We maintain a set of patches on top of Linux, which we periodically rebase to the latest released Linux kernel. We've been doing this roughly every other kernel release since about 2.6.14. This week we're finalizing our move to 2.6.32 for the Android "Froyo" release, and we'll likely be on .33 or .34 for "Gingerbread".
These patches fall roughly into four buckets:
- random bugfixes (these are usually pretty easy to submit upstream)
- generic Android related drivers that are standalone (lowmemorykiller, binder, ashmem, logger, etc): These pieces are used by the Android userspace, but not other kernel drivers.
- generic Android related drivers that add new infrastructure. Wakelocks are pretty much the only significant piece here. They are depended on my peripheral drivers, but that can be conditionalized.
- support for new SoCs (msm7k, msm8k, etc) and boards/devices (G1, myTouch, NexusOne, Droid, etc) - they live under arch/arm/mach-*/... and don't have many special dependencies other than wakelocks (which can be conditionalized)

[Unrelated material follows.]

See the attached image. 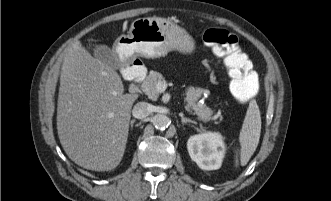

We've been publishing this code since fall of 2007, when the Android SDK was first released. We try to do almost all our work in the open (for generic drivers and SoC support), with only very product/board specific drivers being delayed until products are announced or shipped.
We certainly would love to get stuff upstream, but it's most useful if we can actually build upstream so it'll work with the Android userspace otherwise we're stucking maintaining patches for that anyway.
We realize, of course, that not everything we do is going to fit with the upstream view of the world, but I think this is a two way street -- being simply told "throw that all out and start over" is perhaps not the best way to encourage people to contribute.